The United Nations envoy, Ismail Ould Cheikh Ahmed, said the
meetings in Kuwait had been constructive and the positive atmosphere was a step forward in efforts to end the conflict.
They discussed a more permanent ceasefire in Yemen and how it would be implemented, he said.
The talks, which opened late on Thursday, seek a solution to a war which has killed more than 6,200 people, triggered a humanitarian crisis and enabled al Qaeda and Islamic State militants to consolidate their presence in the country.
They bring together the Iran-allied Houthi movement, who control the capital Sanaa, and its General People's Congress (GPC) allies with the Saudi-backed government of President Abd-Rabbu Mansour Hadi, based in the southern port city of Aden.
"The meetings held today were constructive and the atmosphere is an important advancement," Ould Cheikh Ahmed
told a news conference. "We will intensify our efforts."
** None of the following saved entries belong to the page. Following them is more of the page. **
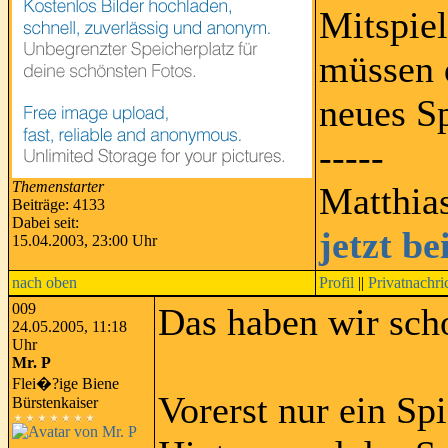
Mitspiel
müssen d
neues Sp
-----
Themenstarter
Matthia
Beiträge: 4133
Dabei seit:
jetzt b
15.04.2003, 23:00 Uhr
nach oben
Profil
||
Privatnachri
009
Das haben wir sch
24.05.2005, 11:18
Uhr
Mr. P
Flei�?ige Biene
Vorerst nur ein Sp
Bürstenkaiser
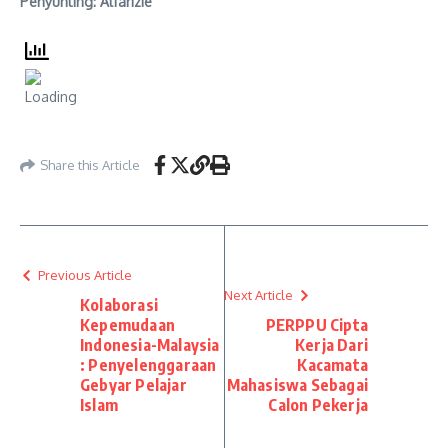
Penyunting: Alfarizie
Share this Article
Previous Article
Next Article
Kolaborasi
Kepemudaan
PERPPU Cipta
Indonesia-Malaysia
Kerja Dari
: Penyelenggaraan
Kacamata
Gebyar Pelajar
Mahasiswa Sebagai
Islam
Calon Pekerja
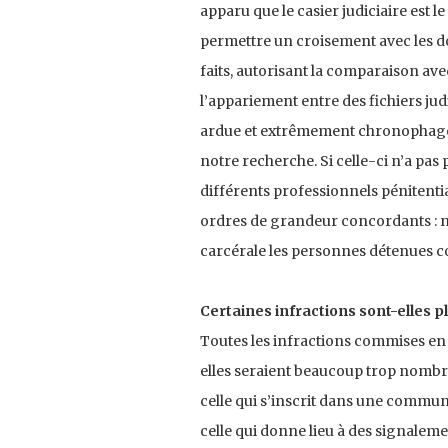
apparu que le casier judiciaire est 
permettre un croisement avec les don
faits, autorisant la comparaison ave
l’appariement entre des fichiers ju
ardue et extrêmement chronophage,
notre recherche. Si celle-ci n’a pas 
différents professionnels pénitenti
ordres de grandeur concordants : no
carcérale les personnes détenues 
Certaines infractions sont-elles p
Toutes les infractions commises en
elles seraient beaucoup trop nombr
celle qui s’inscrit dans une communi
celle qui donne lieu à des signalem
But sources present at the talks, delayed since Monday due to the late arrival of the Houthi delegation and its allies, said the two sides continue to be divided on the priorities.
The government delegation wants Houthis and fighters loyal to former president Ali Abdullah Saleh to withdraw from cities and hand over weapons before discussing a political solution, the sources said.
The Houthis and its allies want the formation of a new government representing all parties, which will then oversee disarmament. They also want to focus the discussion on security arrangements and detainees, the sources added.
The sources declined to be named because the talks, being held at the palace of Kuwait's ruling emir, are closed to the media.
A temporary truce between the government and Houthis has mostly held in place since April 10 in preparation for the talks although both sides have accused each other of violations.
The Yemen conflict began in September 2014 when the Houthis seized Sanaa. A Saudi-led Arab alliance intervened in March last year, launching a campaign of mostly air strikes against the Houthis in support of Hadi's forces.